TASK:
Report each line of the listing below that holds "telles".
### THE INPUT ###
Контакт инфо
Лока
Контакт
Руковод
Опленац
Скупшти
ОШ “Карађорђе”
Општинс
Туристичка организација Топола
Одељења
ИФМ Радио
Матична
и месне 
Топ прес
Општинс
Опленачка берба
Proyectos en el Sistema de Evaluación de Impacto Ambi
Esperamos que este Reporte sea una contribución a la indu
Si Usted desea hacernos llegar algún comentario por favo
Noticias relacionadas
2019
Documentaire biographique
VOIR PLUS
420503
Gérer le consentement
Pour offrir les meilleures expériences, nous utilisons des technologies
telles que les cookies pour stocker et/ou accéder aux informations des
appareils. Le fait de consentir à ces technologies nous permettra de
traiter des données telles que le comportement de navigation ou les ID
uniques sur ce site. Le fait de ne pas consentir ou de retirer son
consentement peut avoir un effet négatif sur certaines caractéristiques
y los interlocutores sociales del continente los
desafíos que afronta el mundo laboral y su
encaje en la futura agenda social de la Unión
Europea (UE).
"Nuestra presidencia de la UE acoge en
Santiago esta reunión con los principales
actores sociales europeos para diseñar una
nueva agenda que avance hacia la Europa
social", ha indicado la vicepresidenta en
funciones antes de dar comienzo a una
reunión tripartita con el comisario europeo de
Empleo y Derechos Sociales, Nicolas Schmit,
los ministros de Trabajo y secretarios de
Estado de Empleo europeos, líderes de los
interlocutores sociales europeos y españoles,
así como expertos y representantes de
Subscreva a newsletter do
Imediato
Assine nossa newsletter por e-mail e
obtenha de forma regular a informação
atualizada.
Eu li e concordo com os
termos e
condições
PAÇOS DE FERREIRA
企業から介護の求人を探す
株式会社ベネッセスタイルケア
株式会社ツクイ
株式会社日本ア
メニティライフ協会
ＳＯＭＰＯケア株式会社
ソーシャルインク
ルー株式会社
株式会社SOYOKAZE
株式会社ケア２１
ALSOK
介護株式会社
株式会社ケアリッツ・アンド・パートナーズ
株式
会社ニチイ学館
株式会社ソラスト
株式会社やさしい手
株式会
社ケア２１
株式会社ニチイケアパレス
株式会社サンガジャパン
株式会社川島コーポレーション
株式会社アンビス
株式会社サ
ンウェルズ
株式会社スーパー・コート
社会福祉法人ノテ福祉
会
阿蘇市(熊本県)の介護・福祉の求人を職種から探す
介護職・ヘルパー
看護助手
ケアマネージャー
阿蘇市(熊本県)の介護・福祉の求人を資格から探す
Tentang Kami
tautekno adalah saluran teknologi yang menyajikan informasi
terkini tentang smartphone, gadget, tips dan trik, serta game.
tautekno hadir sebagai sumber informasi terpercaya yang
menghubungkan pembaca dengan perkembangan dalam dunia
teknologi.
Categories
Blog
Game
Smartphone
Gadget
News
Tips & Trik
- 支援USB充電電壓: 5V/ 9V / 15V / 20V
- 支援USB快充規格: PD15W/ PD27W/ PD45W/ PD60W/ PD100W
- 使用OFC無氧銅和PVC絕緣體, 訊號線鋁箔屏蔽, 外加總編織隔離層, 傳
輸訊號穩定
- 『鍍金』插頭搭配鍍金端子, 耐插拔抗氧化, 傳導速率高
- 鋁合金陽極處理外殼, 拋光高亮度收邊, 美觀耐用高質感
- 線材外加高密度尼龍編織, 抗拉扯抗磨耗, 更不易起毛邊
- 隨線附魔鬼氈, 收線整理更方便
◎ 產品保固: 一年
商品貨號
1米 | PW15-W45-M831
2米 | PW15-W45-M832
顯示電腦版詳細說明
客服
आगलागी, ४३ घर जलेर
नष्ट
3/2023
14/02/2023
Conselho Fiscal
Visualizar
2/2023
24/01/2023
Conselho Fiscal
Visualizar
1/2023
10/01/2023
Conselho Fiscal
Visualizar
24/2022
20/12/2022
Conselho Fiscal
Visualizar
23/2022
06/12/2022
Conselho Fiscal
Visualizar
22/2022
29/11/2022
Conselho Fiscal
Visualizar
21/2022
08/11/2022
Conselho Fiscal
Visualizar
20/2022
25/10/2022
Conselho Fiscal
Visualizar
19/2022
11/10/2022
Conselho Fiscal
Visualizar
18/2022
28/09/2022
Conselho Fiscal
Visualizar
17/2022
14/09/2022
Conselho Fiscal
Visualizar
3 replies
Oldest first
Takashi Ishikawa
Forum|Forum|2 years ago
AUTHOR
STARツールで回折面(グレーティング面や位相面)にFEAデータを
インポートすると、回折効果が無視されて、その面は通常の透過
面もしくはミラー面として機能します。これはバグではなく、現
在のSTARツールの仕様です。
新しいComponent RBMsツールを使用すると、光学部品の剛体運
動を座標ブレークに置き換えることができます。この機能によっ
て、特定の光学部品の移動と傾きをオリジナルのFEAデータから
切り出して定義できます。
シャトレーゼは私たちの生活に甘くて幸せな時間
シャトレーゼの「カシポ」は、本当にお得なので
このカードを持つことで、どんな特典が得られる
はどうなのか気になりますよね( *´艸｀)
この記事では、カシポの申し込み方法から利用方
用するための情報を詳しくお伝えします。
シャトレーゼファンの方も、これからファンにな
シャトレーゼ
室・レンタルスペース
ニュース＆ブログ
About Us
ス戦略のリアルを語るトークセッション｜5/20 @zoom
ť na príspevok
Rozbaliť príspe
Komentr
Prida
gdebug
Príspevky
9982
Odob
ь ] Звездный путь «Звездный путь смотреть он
###
RESULT OF THIS EXERCISE:
telles que les cookies pour stocker et/ou accéder aux informations des
traiter des données telles que le comportement de navigation ou les ID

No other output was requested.